# gouda mold bad?



## girlsrockmovie (Feb 17, 2009)

Hello,

I'm new here...and urban novice cheesemaker. Got a couple kits from cheesemaking.com for wedding present and have a cheddar and gouda aging. Things have been going well, but I'm in the air drying stage for the gouda right now (the recipe calls for 3 weeks before optional waxing), and mold has been showing up on the outside fairly frequently, along with a little moldy smell. The book says to just wipe the mold off and that eventually it'll stop once the rind develops. It's been about a week now, and the amount of growth has definitely slowed down, but I still a get a little bit of funky smell every night before I turn it over, and little white and occasionally blue patches I wipe off with vinegar. 

I guess my question is, is this normal for there to be a light dusting of mold in patches every night still? Or is there something else wrong? I'm air drying it on a bamboo cutting board on a shelf in the pantry, which has a door I keep closed mostly. The temp has probably fluctuated some, but its pretty cool in there, doubt it ever gets about 60 farenheit.

Thanks for your help, so glad to find this forum!

Arne


----------



## gone-a-milkin (Mar 4, 2007)

Hello and welcome! 

It is normal for some mold to develop. As long as it is only on the surface and not penetrating the cheese I think you are fine. If you are sure that the cheese is well ventilated and is actually drying, then you are doing great. Sometimes it can take longer than the recipe says, depending on the humidity.
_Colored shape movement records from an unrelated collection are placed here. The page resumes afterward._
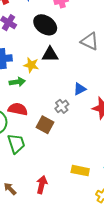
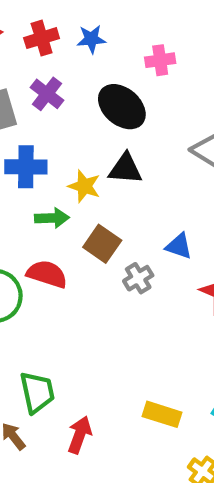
blue triangle: (80, 89) -> (179, 246), turned 40
brown square: (45, 125) -> (102, 244), moved
green trapezoid: (16, 144) -> (37, 392), moved

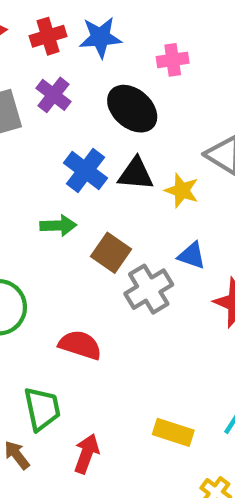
blue star: (91, 39) -> (100, 37), size x1.4
blue cross: (26, 167) -> (85, 171), moved, turned 36
yellow star: (84, 186) -> (182, 190), moved
red semicircle: (47, 274) -> (80, 345), moved
gray cross: (138, 278) -> (149, 289), size x1.5

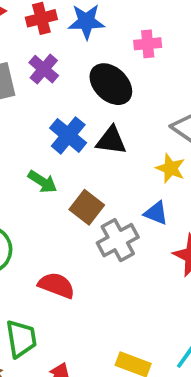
yellow star: (182, 190) -> (170, 168), moved
green arrow: (58, 226) -> (42, 182), turned 32

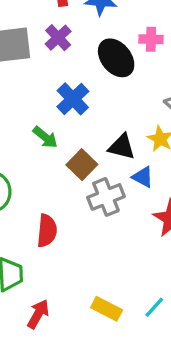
pink cross: (148, 44) -> (151, 39), moved
black triangle: (111, 140) -> (122, 147), moved
red semicircle: (56, 285) -> (47, 231), turned 68

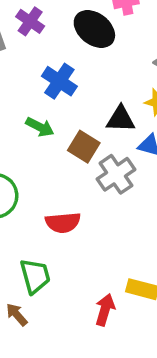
red semicircle: (47, 231) -> (63, 223), turned 92
red arrow: (38, 314) -> (105, 310), moved

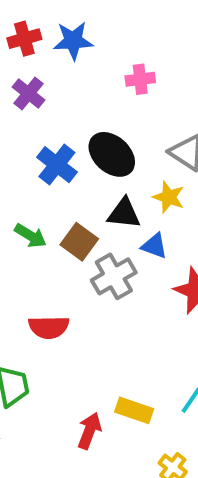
black ellipse: (94, 29) -> (112, 154), moved
green arrow: (40, 127) -> (30, 236), moved

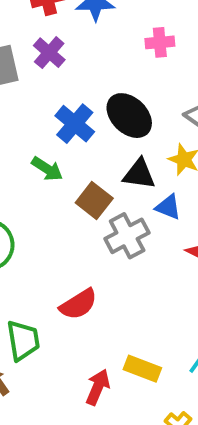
green arrow: (30, 236) -> (47, 169), moved
red semicircle: (49, 327) -> (79, 304), moved, turned -33

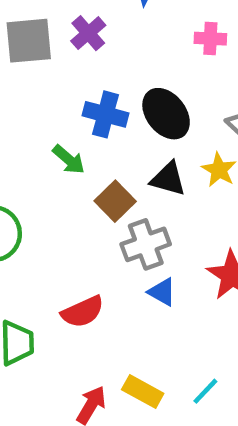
blue cross: (75, 124) -> (106, 114), turned -33
blue triangle: (168, 207) -> (162, 292), moved

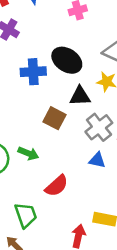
green arrow: (69, 159) -> (28, 153), moved
gray cross: (146, 244) -> (99, 127), moved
You could always put a thermometer in that cupboard to keep check on your temps. 

Is it possible that the mold is living on the bamboo and creeping up onto the cheese from there? If the mat is stinky, I would change it out. Lately I have just been using a folded dishtowel (new & clean) to dry my cheese on, or even a paper plate. I have found there to be less mold that way.

Good luck and happy cheesemaking! 

~Wendy


----------



## girlsrockmovie (Feb 17, 2009)

Thank you so much! I'm going to try your suggestions...


----------